Assigned task:
Search the listing for the word "spaces" and return each line that contains it.
[Opening Available data section]
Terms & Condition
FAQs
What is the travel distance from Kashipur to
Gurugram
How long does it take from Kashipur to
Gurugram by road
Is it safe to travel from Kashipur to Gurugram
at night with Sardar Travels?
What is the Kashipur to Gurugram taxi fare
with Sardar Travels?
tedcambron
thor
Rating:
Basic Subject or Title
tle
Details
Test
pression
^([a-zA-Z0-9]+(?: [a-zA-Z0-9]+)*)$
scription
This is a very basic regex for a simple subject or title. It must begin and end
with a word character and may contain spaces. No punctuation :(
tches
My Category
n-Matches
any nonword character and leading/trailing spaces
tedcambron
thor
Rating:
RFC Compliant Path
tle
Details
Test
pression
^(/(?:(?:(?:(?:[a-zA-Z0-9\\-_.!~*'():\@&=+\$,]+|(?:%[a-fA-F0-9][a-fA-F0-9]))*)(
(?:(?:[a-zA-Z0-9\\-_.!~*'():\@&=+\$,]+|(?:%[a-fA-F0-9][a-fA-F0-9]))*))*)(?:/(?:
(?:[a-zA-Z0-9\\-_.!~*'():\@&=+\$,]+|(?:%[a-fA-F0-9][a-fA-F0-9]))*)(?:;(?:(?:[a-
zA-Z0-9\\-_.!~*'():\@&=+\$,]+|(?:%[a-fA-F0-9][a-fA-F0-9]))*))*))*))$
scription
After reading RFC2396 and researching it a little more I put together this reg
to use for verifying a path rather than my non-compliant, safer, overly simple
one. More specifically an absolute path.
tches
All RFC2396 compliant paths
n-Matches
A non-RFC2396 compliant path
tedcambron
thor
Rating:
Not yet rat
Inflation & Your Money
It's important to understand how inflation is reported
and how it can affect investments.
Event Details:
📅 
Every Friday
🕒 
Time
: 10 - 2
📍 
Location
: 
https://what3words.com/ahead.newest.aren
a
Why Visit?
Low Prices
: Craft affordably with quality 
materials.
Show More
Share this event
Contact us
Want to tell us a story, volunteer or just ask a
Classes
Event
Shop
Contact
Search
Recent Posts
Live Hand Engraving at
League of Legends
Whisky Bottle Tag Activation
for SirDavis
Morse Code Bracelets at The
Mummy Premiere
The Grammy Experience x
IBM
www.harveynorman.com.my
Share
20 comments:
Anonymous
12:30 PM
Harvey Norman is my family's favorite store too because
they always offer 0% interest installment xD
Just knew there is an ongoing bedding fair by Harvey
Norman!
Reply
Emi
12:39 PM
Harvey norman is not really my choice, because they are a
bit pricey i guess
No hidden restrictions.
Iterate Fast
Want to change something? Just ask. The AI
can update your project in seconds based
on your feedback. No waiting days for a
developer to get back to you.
[Closing Available data section]
Response area:
with a word character and may contain spaces. No punctuation :(
any nonword character and leading/trailing spaces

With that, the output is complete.